Purpose : The retinal ganglion cell (RGC) receptive field represents the cell's space-time processing. While the connectivity of cells in the retina is well characterized, the functional implications of this circuitry on the RGC receptive field are poorly understood. In this study, we use white noise stimulation and multi-electrode recording to map RGC receptive fields in rod and cone knockout (Trα -/- and GNAT2 -/-) mice to characterize the effect of removing rods on the spatiotemporal processing of RGCs.

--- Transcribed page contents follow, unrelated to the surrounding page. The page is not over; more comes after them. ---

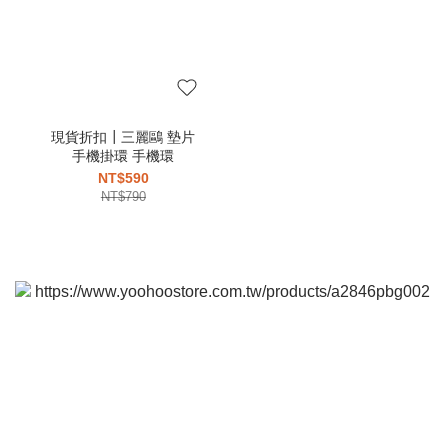
現貨折扣┃三麗鷗 墊片
手機掛環 手機環
NT$590
NT$790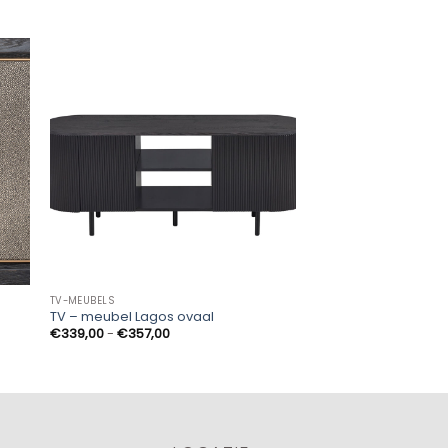
TV-MEUBELS
TV-MEUBELS
TV – meubel Lagos ovaal
TV kast Patie
Prijsklasse:
€
339,00
-
€
357,00
€
669,00
€339,00
tot
€357,00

Methods : Retinas from 12-16 week old dark-adapted male mice (3 C57/B6 and 1 Trα -/-) were whole-mounted on a multi-electrode array for extracellular recording of ganglion cell action potentials. Retinas were stimulated with binary white noise checkerboards at 15 Hz at both scotopic and photopic light levels. Single units (70 C57/B6 and 12 Trα -/-) were isolated from recordings and spike-triggered averages (STAs) were computed for each unit to map ganglion cell space-time receptive fields. STAs were fit with a spatiotemporal model composed of a difference of Gaussians spatial model and the impulse response function of a bandpass filter. Parameters of these models were used to compare RGC properties.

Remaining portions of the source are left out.